Marian Ursula Arkwright (25 January 1863 – 23 March 1922) was an English composer, pianist and string player (viola and double bass). She was one of the first women in England to earn a Bachelor of Music degree (in 1895), and the first woman to earn a doctorate in music, which she gained in 1913. Arkwright worked as an orchestral musician, composer and conductor, and received a prize for an orchestral work from The Gentlewoman.

==Life==
Marian Arkwright was born in Norwich, Norfolk, England on 25 January 1863, a descendent of Richard Arkwright, the inventor of the Spinning Jenny. Her brother was the musicologist Godfrey Edward Pellew Arkwright.

Arkwright studied piano with Bernhard Althaus (1831–1917) and also took piano lessons from Charles Hallé. She also studied double bass with Charles Henry Winterbottom and composition with J.S. Liddle, organist at Newbury. She was awarded the L.R.A.M. in 1891, earned a Bachelor of Arts in music at Durham University in 1895, and a doctorate in music at the same university in 1913, making her the first English woman to gain a PhD in music.

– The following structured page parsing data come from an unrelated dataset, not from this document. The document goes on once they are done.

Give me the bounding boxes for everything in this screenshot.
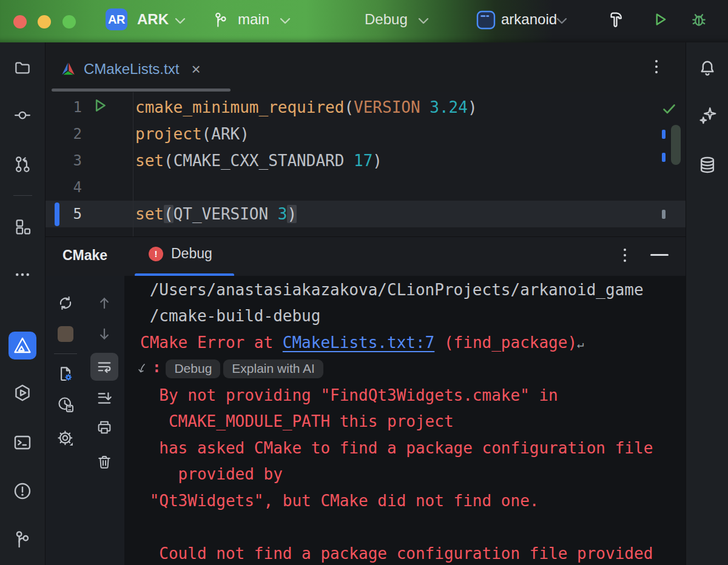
title-bar: AR ARK main Debug arkanoid bbox=[0, 0, 728, 42]
pull-requests-tool-button[interactable] bbox=[8, 150, 36, 178]
tool-window-title: CMake bbox=[62, 247, 107, 264]
console-line: has asked CMake to find a package config… bbox=[124, 435, 686, 461]
maximize-window-button[interactable] bbox=[62, 15, 76, 28]
next-message-button[interactable] bbox=[90, 320, 118, 348]
tab-underline bbox=[52, 89, 231, 92]
services-tool-button[interactable] bbox=[8, 379, 36, 407]
branch-dropdown[interactable]: main bbox=[238, 11, 269, 28]
profiling-history-button[interactable] bbox=[52, 390, 79, 418]
down-arrow-icon bbox=[96, 326, 113, 343]
pull-request-icon bbox=[13, 155, 32, 173]
printer-icon bbox=[96, 419, 113, 436]
code-line[interactable]: 4 bbox=[46, 174, 686, 201]
chip-explain-with-ai[interactable]: Explain with AI bbox=[223, 359, 323, 378]
debug-button[interactable] bbox=[688, 8, 710, 31]
git-tool-button[interactable] bbox=[8, 526, 36, 553]
close-tab-icon[interactable]: × bbox=[191, 61, 200, 77]
editor-scrollbar[interactable] bbox=[671, 125, 681, 165]
project-tool-button[interactable] bbox=[8, 54, 36, 82]
project-badge: AR bbox=[106, 8, 127, 30]
vcs-change-tick bbox=[662, 153, 666, 162]
rerun-button[interactable] bbox=[52, 289, 79, 317]
file-gear-icon bbox=[56, 365, 75, 383]
error-badge: ! bbox=[149, 247, 163, 261]
code-line[interactable]: 1cmake_minimum_required(VERSION 3.24) bbox=[46, 94, 686, 121]
line-number: 2 bbox=[46, 125, 82, 142]
caret-position-tick bbox=[662, 210, 666, 219]
console-line: Could not find a package configuration f… bbox=[124, 540, 686, 565]
line-number: 3 bbox=[46, 152, 82, 169]
line-number: 4 bbox=[46, 179, 82, 196]
soft-wrap-icon bbox=[96, 358, 113, 375]
editor-tab-bar: CMakeLists.txt × bbox=[46, 42, 686, 92]
sparkles-icon bbox=[698, 105, 717, 125]
run-config-dropdown[interactable]: arkanoid bbox=[501, 11, 557, 28]
tab-label: CMakeLists.txt bbox=[84, 61, 179, 78]
chevron-down-icon bbox=[279, 17, 291, 25]
code-line[interactable]: 3set(CMAKE_CXX_STANDARD 17) bbox=[46, 147, 686, 174]
problems-exclamation-icon bbox=[13, 481, 32, 501]
right-tool-strip bbox=[686, 42, 728, 565]
print-button[interactable] bbox=[90, 413, 118, 441]
ai-assistant-button[interactable] bbox=[693, 101, 721, 129]
console-toolbar bbox=[46, 276, 124, 565]
minimize-tool-window-button[interactable] bbox=[650, 254, 669, 256]
tab-cmakeliststxt[interactable]: CMakeLists.txt × bbox=[52, 51, 209, 87]
cmake-tool-button-active[interactable] bbox=[8, 332, 36, 359]
cmake-triangle-icon bbox=[11, 334, 34, 357]
hammer-icon bbox=[607, 10, 625, 28]
cmake-logo-icon bbox=[60, 61, 76, 78]
terminal-tool-button[interactable] bbox=[8, 429, 36, 456]
code-text: set(QT_VERSION 3) bbox=[135, 201, 297, 227]
open-cmake-settings-button[interactable] bbox=[52, 360, 79, 388]
code-line[interactable]: 5set(QT_VERSION 3) bbox=[46, 201, 686, 227]
database-button[interactable] bbox=[693, 151, 721, 179]
console-output[interactable]: /Users/anastasiakazakova/CLionProjects/a… bbox=[124, 276, 686, 565]
code-line[interactable]: 2project(ARK) bbox=[46, 121, 686, 147]
gear-icon bbox=[56, 429, 75, 447]
settings-button[interactable] bbox=[52, 424, 79, 452]
run-button[interactable] bbox=[649, 8, 671, 31]
more-tool-windows-button[interactable] bbox=[8, 261, 36, 289]
clock-save-icon bbox=[56, 395, 75, 413]
scroll-to-end-button[interactable] bbox=[90, 384, 118, 412]
editor-options-kebab[interactable] bbox=[655, 60, 658, 73]
project-name-dropdown[interactable]: ARK bbox=[137, 11, 169, 28]
stop-button[interactable] bbox=[52, 320, 79, 348]
soft-wrap-toggle[interactable] bbox=[90, 353, 118, 381]
console-panel: /Users/anastasiakazakova/CLionProjects/a… bbox=[46, 276, 686, 565]
chip-debug[interactable]: Debug bbox=[166, 359, 220, 378]
line-number: 5 bbox=[46, 206, 82, 222]
console-line: CMake Error at CMakeLists.txt:7 (find_pa… bbox=[124, 329, 686, 356]
problems-tool-button[interactable] bbox=[8, 477, 36, 505]
up-arrow-icon bbox=[96, 295, 113, 312]
git-branch-icon bbox=[13, 530, 32, 549]
console-line bbox=[124, 514, 686, 541]
build-type-dropdown[interactable]: Debug bbox=[365, 11, 408, 28]
console-line: /Users/anastasiakazakova/CLionProjects/a… bbox=[124, 276, 686, 303]
tab-debug-console[interactable]: ! Debug bbox=[149, 246, 212, 262]
clear-console-button[interactable] bbox=[90, 448, 118, 476]
build-button[interactable] bbox=[605, 8, 627, 31]
chevron-down-icon bbox=[174, 17, 186, 25]
commit-icon bbox=[13, 106, 32, 124]
console-line: By not providing "FindQt3Widgets.cmake" … bbox=[124, 382, 686, 409]
structure-tool-button[interactable] bbox=[8, 213, 36, 241]
tool-window-options-kebab[interactable] bbox=[624, 249, 626, 262]
code-text: cmake_minimum_required(VERSION 3.24) bbox=[135, 94, 477, 121]
code-editor[interactable]: 1cmake_minimum_required(VERSION 3.24)2pr… bbox=[46, 92, 686, 236]
folder-icon bbox=[13, 59, 32, 77]
inspections-ok-check-icon[interactable] bbox=[662, 102, 676, 116]
main-area: CMakeLists.txt × 1cmake_minimum_required… bbox=[46, 42, 686, 565]
minimize-window-button[interactable] bbox=[38, 15, 51, 28]
clion-window: AR ARK main Debug arkanoid bbox=[0, 0, 728, 565]
error-file-link[interactable]: CMakeLists.txt:7 bbox=[283, 333, 434, 352]
play-icon bbox=[652, 11, 669, 28]
close-window-button[interactable] bbox=[13, 15, 27, 28]
prev-message-button[interactable] bbox=[90, 289, 118, 317]
notifications-button[interactable] bbox=[693, 55, 721, 82]
run-line-marker-icon[interactable] bbox=[92, 97, 109, 114]
console-line: "Qt3Widgets", but CMake did not find one… bbox=[124, 487, 686, 514]
left-tool-strip bbox=[0, 42, 46, 565]
commit-tool-button[interactable] bbox=[8, 101, 36, 129]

After completing her studies, she worked as an orchestral musician and composer and conducted orchestras including the Newbury Amateur Orchestral Union. She served as secretary of the English Ladies' Orchestral Society and the Highclere Choral Society, and was a leader of the Rural Music Schools movement.

In 1906 she received the £25 first prize (Edith Swepstone came second) from The Gentlewoman for an original orchestral work The Winds of the World, inspired by the Kipling ballad ‘The Flag of England’. It was first performed at Newbury in 1907 and repeated in the same year by the Bournemouth Symphony Orchestra, with the composer conducting. Her Melbourne Suite for strings was composed for the 1907 Australian Exhibition of Women's Work.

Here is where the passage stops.